Stored items:
>>>>>
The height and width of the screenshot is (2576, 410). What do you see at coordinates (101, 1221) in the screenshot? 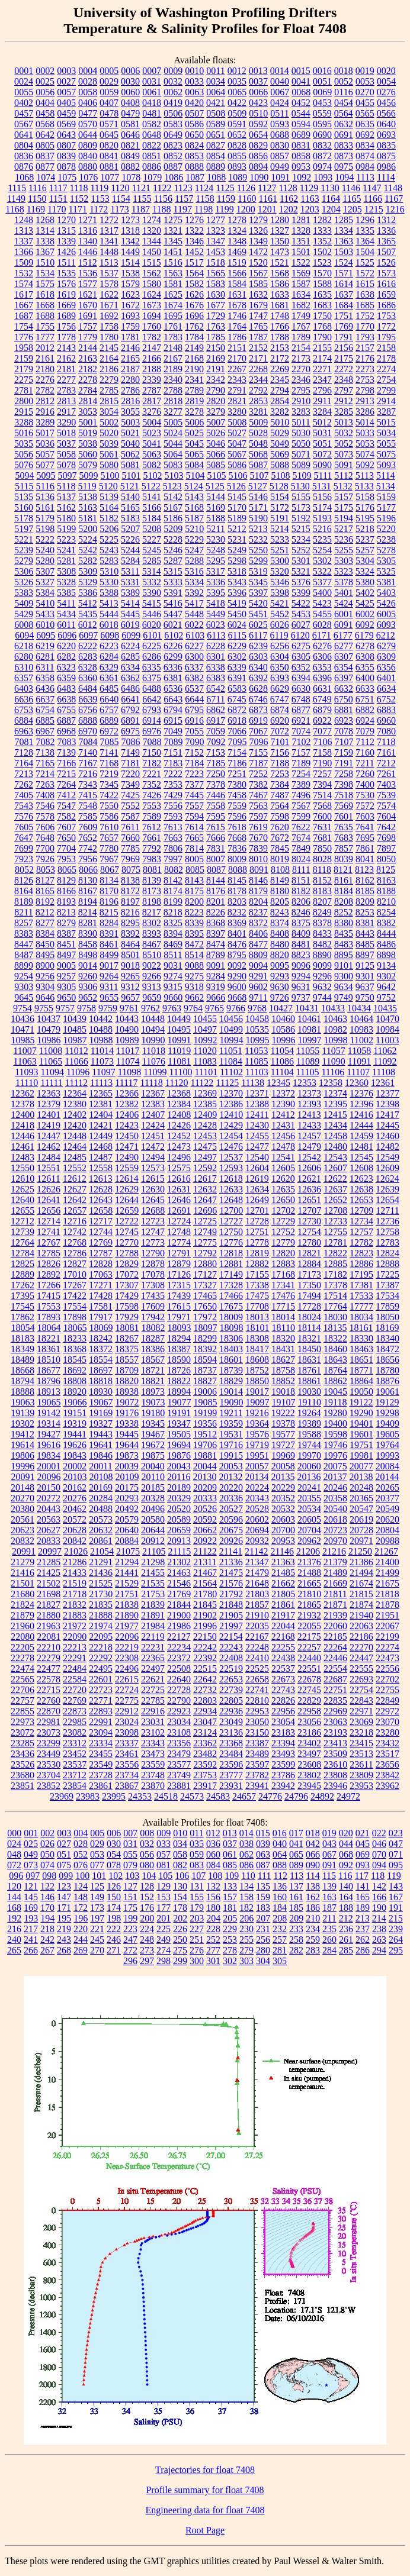
I see `12717` at bounding box center [101, 1221].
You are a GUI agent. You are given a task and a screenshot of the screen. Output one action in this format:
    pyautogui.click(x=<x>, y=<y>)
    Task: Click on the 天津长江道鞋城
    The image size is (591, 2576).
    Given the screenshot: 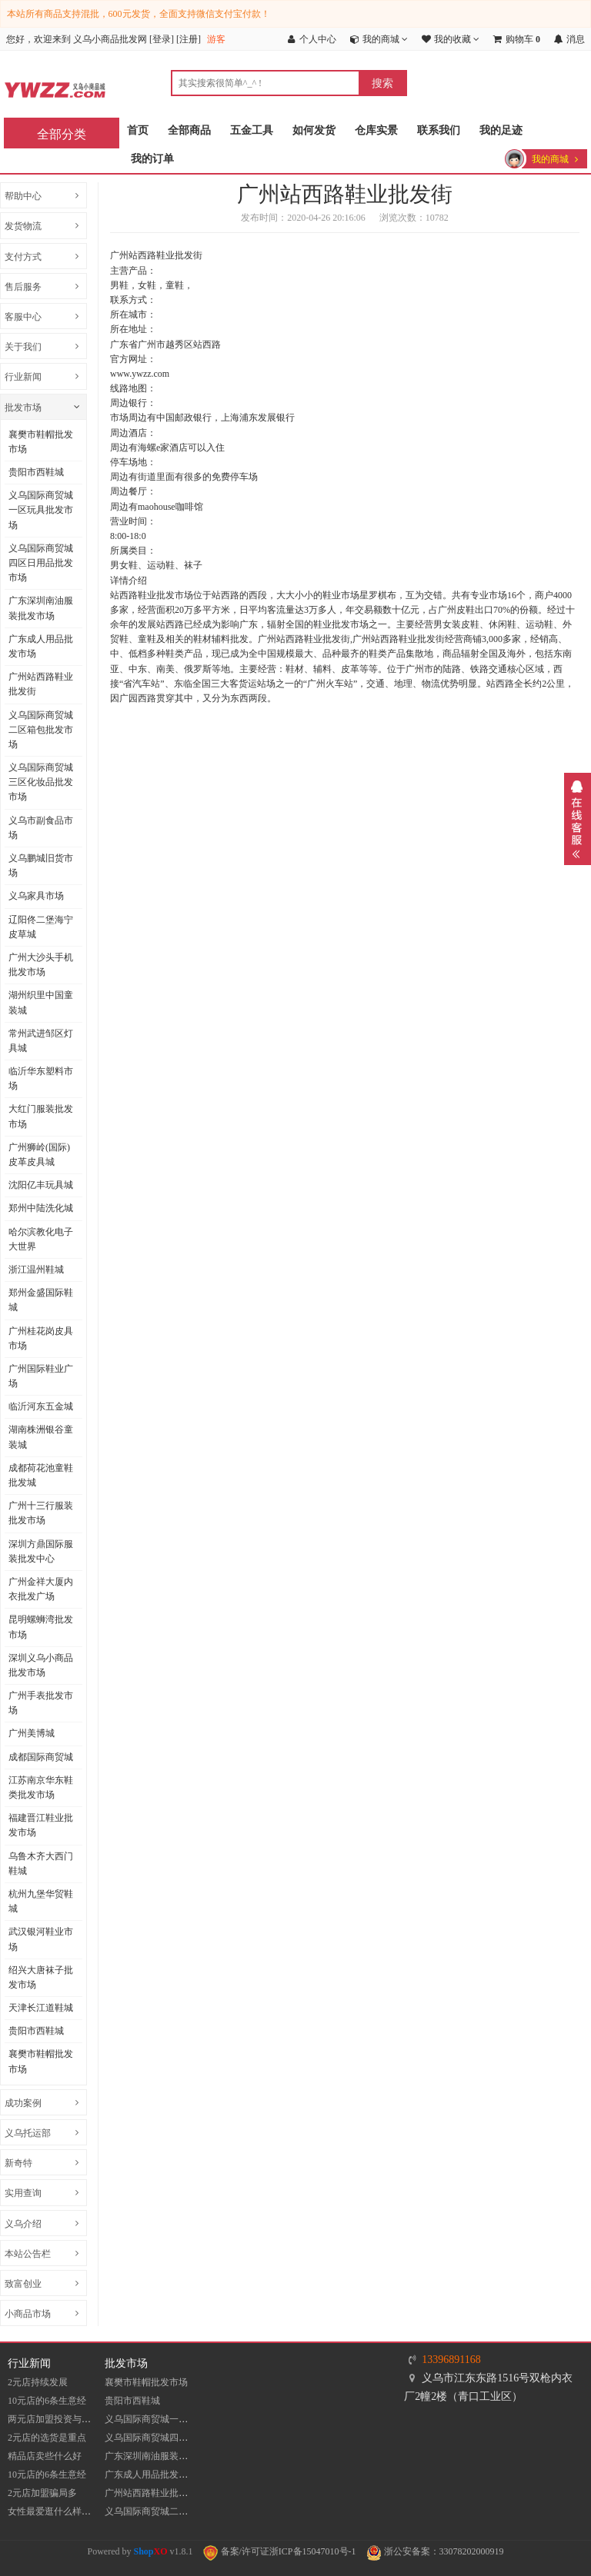 What is the action you would take?
    pyautogui.click(x=40, y=2007)
    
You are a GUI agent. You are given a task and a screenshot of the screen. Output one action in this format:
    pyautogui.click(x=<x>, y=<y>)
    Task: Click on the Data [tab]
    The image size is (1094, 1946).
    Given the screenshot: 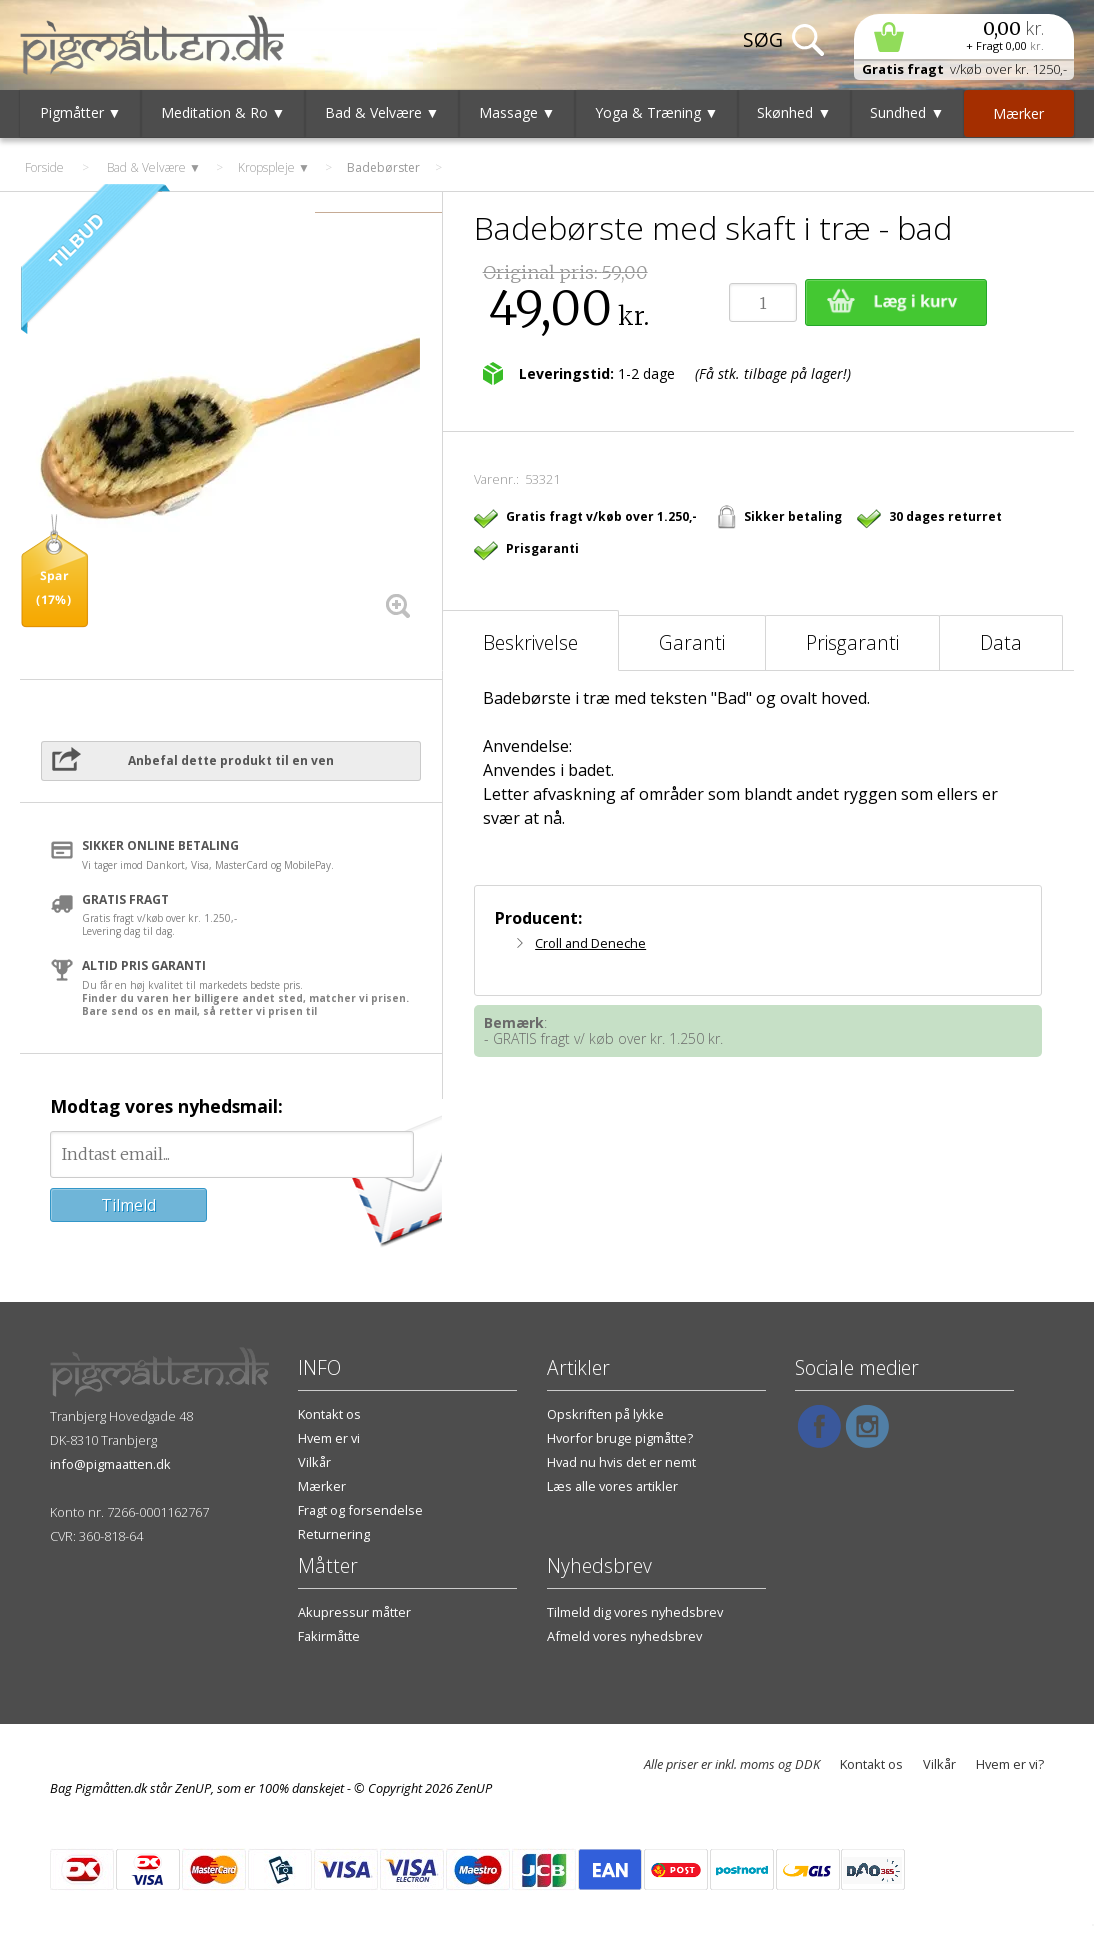 What is the action you would take?
    pyautogui.click(x=1001, y=642)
<<<<<
What the answer needs is every line from the data above with "size" in it.

### EXERCISE RESPONSE
    The image size is (591, 2576).
    The image size is (1094, 1946).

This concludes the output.